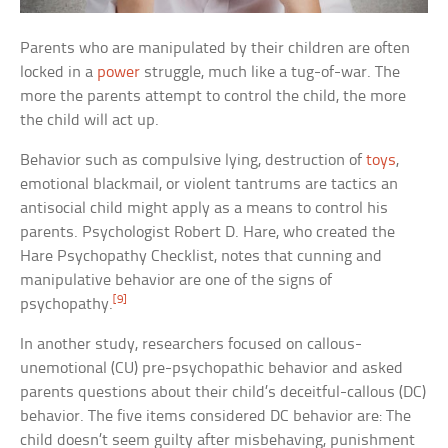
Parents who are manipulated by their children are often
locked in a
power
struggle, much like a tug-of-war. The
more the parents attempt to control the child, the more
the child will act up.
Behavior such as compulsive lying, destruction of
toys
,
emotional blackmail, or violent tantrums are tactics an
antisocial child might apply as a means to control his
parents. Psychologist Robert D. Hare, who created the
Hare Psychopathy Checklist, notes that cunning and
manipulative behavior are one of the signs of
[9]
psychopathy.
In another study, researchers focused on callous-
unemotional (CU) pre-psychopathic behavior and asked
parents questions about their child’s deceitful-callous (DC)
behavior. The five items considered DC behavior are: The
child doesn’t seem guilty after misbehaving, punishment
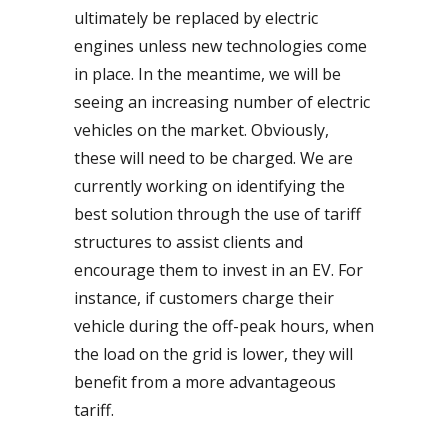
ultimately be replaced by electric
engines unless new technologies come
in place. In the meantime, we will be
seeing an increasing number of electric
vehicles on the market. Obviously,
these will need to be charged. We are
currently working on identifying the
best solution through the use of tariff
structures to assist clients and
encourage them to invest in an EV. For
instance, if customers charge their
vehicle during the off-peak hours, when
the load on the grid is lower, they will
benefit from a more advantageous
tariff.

····················

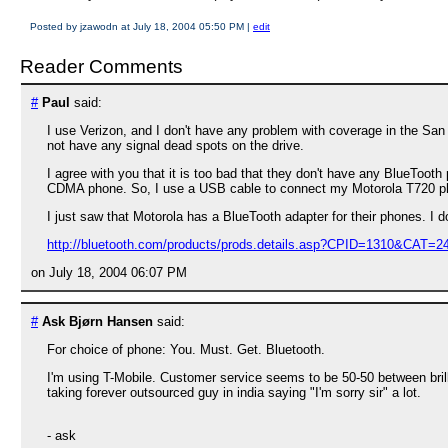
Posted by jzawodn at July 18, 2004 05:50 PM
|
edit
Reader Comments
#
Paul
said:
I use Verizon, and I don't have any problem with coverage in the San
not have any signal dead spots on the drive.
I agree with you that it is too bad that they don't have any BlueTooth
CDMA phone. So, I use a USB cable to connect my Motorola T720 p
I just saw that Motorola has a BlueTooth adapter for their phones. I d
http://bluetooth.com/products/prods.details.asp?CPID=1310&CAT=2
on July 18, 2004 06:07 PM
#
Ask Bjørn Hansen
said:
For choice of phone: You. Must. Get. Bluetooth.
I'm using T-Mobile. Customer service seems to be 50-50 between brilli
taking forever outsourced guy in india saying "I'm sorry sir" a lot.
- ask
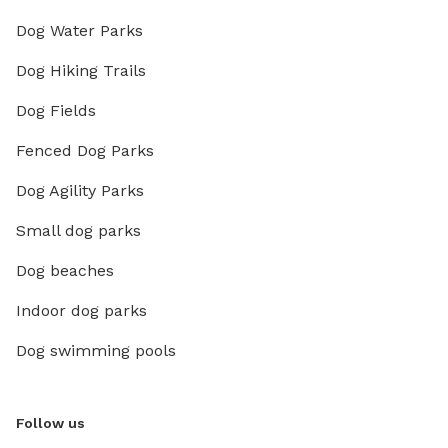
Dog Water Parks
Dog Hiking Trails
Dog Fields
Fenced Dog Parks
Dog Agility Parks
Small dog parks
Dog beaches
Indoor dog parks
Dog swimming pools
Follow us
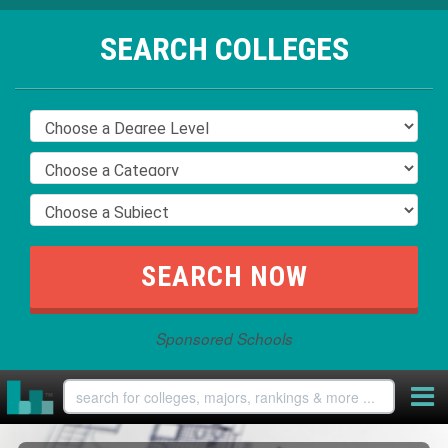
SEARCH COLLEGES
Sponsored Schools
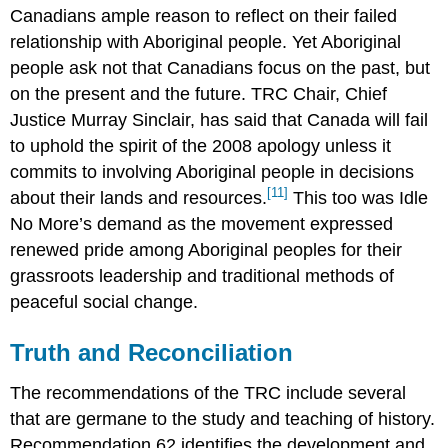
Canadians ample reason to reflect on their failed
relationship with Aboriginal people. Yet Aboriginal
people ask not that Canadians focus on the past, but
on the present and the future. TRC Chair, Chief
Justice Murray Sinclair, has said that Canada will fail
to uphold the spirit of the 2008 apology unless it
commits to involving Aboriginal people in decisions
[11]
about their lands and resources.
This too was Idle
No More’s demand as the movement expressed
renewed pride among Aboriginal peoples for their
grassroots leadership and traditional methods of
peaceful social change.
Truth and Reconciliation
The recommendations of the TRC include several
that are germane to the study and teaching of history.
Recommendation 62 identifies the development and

····················

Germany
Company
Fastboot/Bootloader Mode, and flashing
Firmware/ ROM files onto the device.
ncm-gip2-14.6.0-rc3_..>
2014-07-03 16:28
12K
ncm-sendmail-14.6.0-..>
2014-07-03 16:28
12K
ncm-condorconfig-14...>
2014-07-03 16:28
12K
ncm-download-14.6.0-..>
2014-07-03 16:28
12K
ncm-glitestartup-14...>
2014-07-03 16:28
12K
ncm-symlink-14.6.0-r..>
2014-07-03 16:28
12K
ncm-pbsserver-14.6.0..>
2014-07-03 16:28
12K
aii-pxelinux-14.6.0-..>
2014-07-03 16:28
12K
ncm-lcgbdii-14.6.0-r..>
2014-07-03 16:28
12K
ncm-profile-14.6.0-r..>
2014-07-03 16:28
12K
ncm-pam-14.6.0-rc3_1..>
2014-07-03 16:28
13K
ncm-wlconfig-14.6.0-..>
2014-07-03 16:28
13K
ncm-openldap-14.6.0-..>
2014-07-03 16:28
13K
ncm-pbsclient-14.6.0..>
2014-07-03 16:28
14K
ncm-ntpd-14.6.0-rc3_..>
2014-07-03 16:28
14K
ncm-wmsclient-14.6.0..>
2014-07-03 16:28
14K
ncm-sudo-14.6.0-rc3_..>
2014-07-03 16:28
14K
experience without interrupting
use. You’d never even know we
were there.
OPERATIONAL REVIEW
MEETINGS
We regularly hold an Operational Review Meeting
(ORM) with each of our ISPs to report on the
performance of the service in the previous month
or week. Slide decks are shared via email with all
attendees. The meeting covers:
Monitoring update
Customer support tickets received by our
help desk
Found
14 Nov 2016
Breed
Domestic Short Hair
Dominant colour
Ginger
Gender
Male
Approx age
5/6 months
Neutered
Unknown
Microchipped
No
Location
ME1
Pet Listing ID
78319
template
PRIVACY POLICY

····················

- _Your objective_: Count how many lines in the entries above hold the word "tariff". Give that number by itself.

- _Written answer_: 2